O professor de ciência política Vinicius Alves, do IDP, em entrevista ao Estadão, aponta que a baixa taxa de conversão das MPs em lei reflete uma mudança estrutural na relação entre Executivo e Legislativo. Ele destaca o impacto de alterações institucionais, como a obrigatoriedade de pagamento de emendas parlamentares, que reduziu a eficácia das MPs como moeda de barganha política.
“As emendas impositivas diminuíram o poder de barganha do Executivo, dificultando a negociação de projetos no Congresso”, explica Alves. Um exemplo recente foi a decisão do presidente do Congresso, Rodrigo Pacheco (PSD-MG), de devolver ao Executivo parte de uma MP que restringia o crédito de PIS/Cofins para empresas. Esse episódio ilustra a crescente resistência do Legislativo em relação às medidas provisórias.
Por outro lado, o conteúdo das MPs pode ser mantido ao ser incorporado em projetos de lei aprovados posteriormente, como ressalta Ana Regina Amaral, cientista política e coordenadora de instituições políticas da Associação Brasileira de Ciência Política, também na mesma entrevista. “Embora nem sempre convertidas, algumas MPs têm seus objetivos alcançados indiretamente”, afirma.
Desde a promulgação da Constituição de 1988, as MPs foram um instrumento central para presidentes implementarem políticas de forma rápida. Antes de 2001, o presidente podia reeditar MPs indefinidamente, ampliando o poder do Executivo e transformando o Congresso em um mero chancelador das medidas presidenciais. Isso resultava em altos índices de conversão, como os registrados por Fernando Henrique Cardoso, Itamar Franco e Fernando Collor.

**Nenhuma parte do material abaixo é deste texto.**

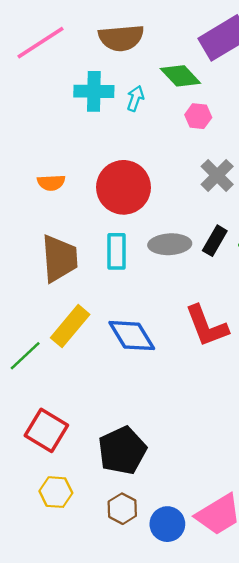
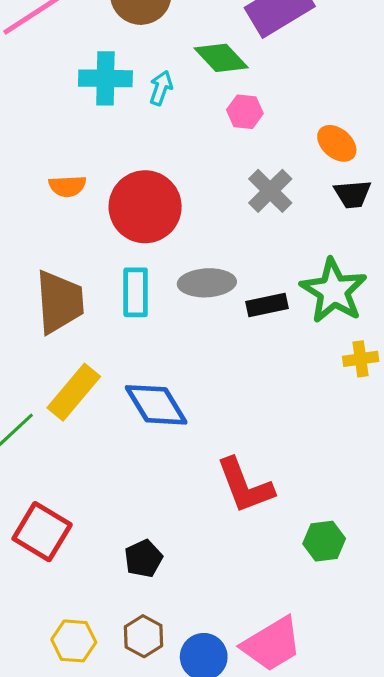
orange semicircle: (51, 183) -> (67, 186), moved
black rectangle: (215, 241) -> (267, 305), moved, turned 48
red L-shape: (206, 326) -> (245, 486), moved
black pentagon: (122, 451) -> (143, 559), size x0.6
yellow hexagon: (56, 492) -> (74, 641), moved

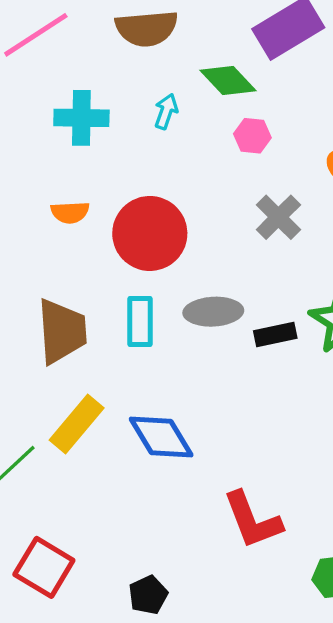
cyan cross: (105, 78) -> (81, 118), moved

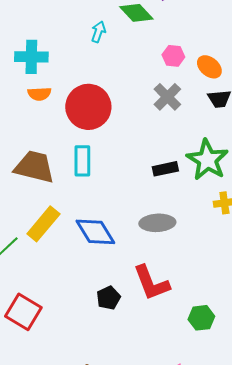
cyan cross: (81, 118) -> (31, 57), moved
pink hexagon: (252, 136) -> (173, 56), moved
gray ellipse: (213, 312) -> (157, 223), moved
brown trapezoid: (62, 331) -> (34, 167), turned -72
black pentagon: (148, 595) -> (108, 298), moved

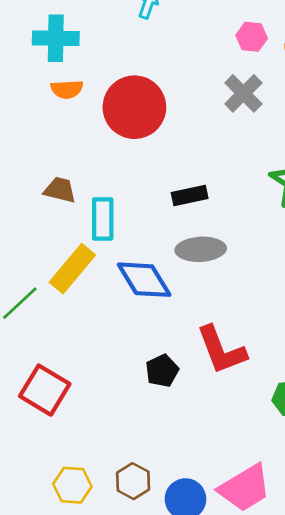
cyan rectangle: (82, 161) -> (103, 219), moved
brown trapezoid: (34, 167) -> (60, 190), size x0.6
black rectangle: (165, 169) -> (190, 195), moved
gray ellipse: (157, 223) -> (201, 249), moved

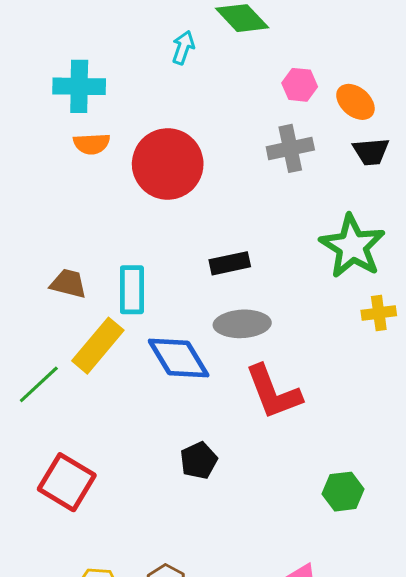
gray cross: (243, 93) -> (290, 148), turned 33
brown trapezoid: (60, 190) -> (68, 284), moved
red L-shape: (221, 350) -> (273, 392), moved

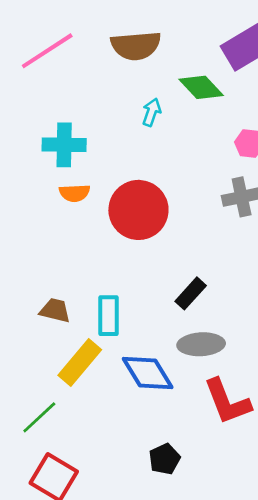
black rectangle: (230, 263) -> (191, 293), turned -36
green line: (39, 384) -> (39, 417), moved

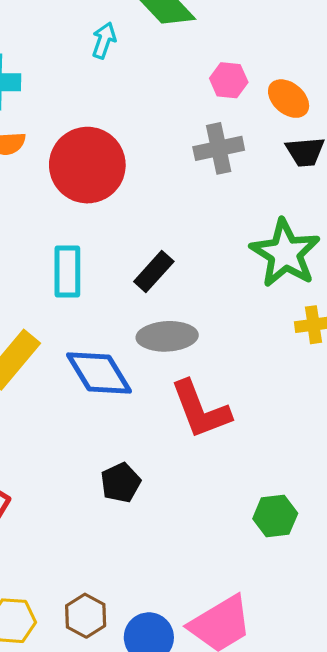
cyan rectangle: (108, 316) -> (67, 271), moved

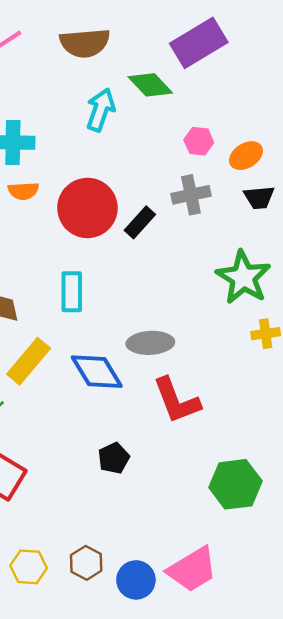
cyan arrow: (104, 40) -> (101, 110), size x1.5
orange ellipse: (289, 99) -> (246, 156), turned -72
black rectangle: (154, 271) -> (140, 222), moved
green hexagon: (275, 516) -> (235, 484), size x1.5

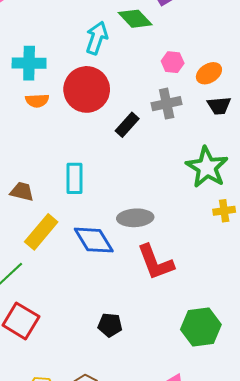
red circle: (87, 208) -> (87, 89), moved
black pentagon: (114, 458) -> (110, 325), moved, turned 30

Contudo, a Emenda Constitucional 32 de 2001 estabeleceu limites para a reedição de MPs, fixando o prazo máximo de 120 dias para sua aprovação. Desde então, a taxa de conversão de MPs em lei caiu consideravelmente. Por exemplo, durante o primeiro mandato de Dilma Rousseff, 25% das MPs perderam eficácia. Esse percentual subiu para 40% no governo Bolsonaro e alcançou 61% no governo atual de Lula.
Ana Regina Amaral observa que, embora o sobrestamento da pauta tenha sido concebido como um mecanismo de pressão favorável ao Executivo, ele gerou insatisfação no Legislativo, levando à restrição de seu impacto em 2009. “O Congresso ganhou maior controle sobre sua própria agenda, reduzindo a dependência de MPs”, destaca.
Outra alteração importante foi a obrigatoriedade de análise prévia das MPs por uma Comissão Mista, estabelecida em 2012. O cientista político Lúcio Rennó, da UnB, explica que essa etapa adicional tornou o processo mais complexo, aumentando o poder de barganha do Legislativo. “Antes, as MPs eram enviadas diretamente ao plenário, o que acelerava o processo. Agora, a etapa da Comissão Mista adiciona um obstáculo significativo para o Executivo”, pontua.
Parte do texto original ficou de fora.